Just look in the lower left of the frame. Those convex shaving mirrors are designed to magnify the face. They have their uses, but they certainly don't present the most flattering angles - and that's never been more true than in this pic.
What Is Going On Here?

You never really know what someone is going for in a selfie like this. Is it brooding contemplation, or was this truly an impromptu photo in which she wasn't going for any sort of facial expression?
In any event, we absolutely know what the guy in the background was going for: a pose, any pose really, that would completely ruin her selfie. In his efforts, he was able to succeed - and for that we commend him.
The boss of photobombs.

It's hard not to be jealous of her seats for this Bruce Springsteen concert - they're literally right next to the Boss himself. To add on to her luck, just look at this photo. It should be framed in the Louvre.
Bruce is teaching us a powerful lesson here: if you see the chance to photobomb someone's pic, you should always take it - even if you'll never wind up seeing the photo in question.
Just had to be the center of attention.

If you've ever lived in or visited somewhere with lizards, you know that these reptiles are slow-moving...until they start moving really, really fast. She just wanted a nice selfie at this historic fort, but she got more than she bargained for.
Odds are good that this iguana was just going from point A to point B and didn't care about anyone's photo. But I'd like to think that a part of him knew what he was doing.
Taking a chomp.

Sharks seem like generally humorless and terrifying creatures, but this shark might just have a few jokes, judging by this photobomb. Either that or it's sizing up whether or not it could eat this entire boat.
I'm sure this fisherman knows what he's doing out there, but if I was him and I saw this photo, I'd turn around and head back to shore, never to venture out to sea ever again.
The center of attention.

A well-loved family dog already knows that it's the star of the show anytime it walks into a room. This dog is really pushing things by interrupting this family photo, but it doesn't look like anyone's too perturbed.
Considering they likely got the right photo, sans dog, right after this pic was taken, this whole scene is a big win.

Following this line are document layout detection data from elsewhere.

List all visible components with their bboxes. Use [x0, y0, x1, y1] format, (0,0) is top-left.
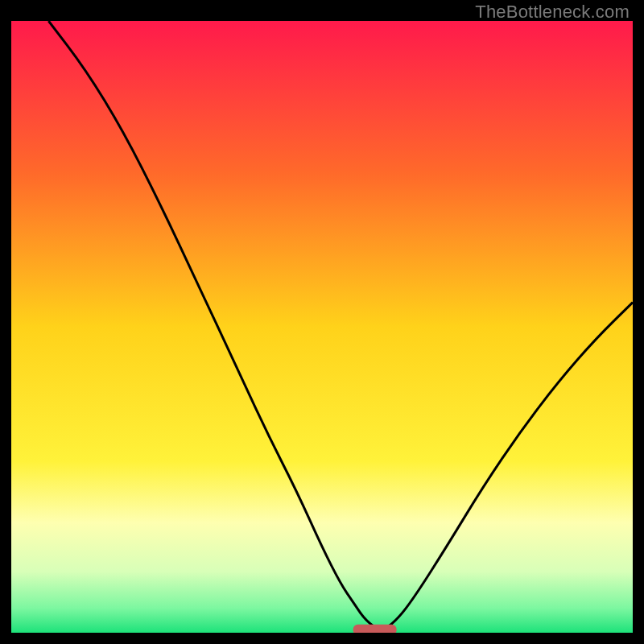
- optimal-range-marker: [353, 625, 397, 633]
- watermark-text: TheBottleneck.com: [475, 2, 630, 23]
- gradient-background: [11, 21, 633, 633]
- chart-svg: [11, 21, 633, 633]
- plot-area: [11, 21, 633, 633]
- chart-frame: TheBottleneck.com: [0, 0, 644, 644]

They'll probably treasure this random doggo photobomb for years to come.
Photobombing your own wife.

If you've ever been a part of a wedding photography photoshoot, you know that things have a tendency to drag on - which can be extremely boring when you're just waiting for when you're needed again.
This groom has the right idea: if you're waiting for the photographer and your bride to get the perfect photo, burn off some energy by jumping into frame for a quick cameo. Everyone will love it, maybe.
Quizzical deer.

It looks like they got the self timer all set to go, got everyone into frame, got everyone to smile, and then...had a deer come out of absolutely nowhere and ruin the whole photo.
It's a great pic of a deer, I'll give them that - especially considering the fact that in no way did anyone intend to actually photograph a deer. Hopefully they got a proper pic after this.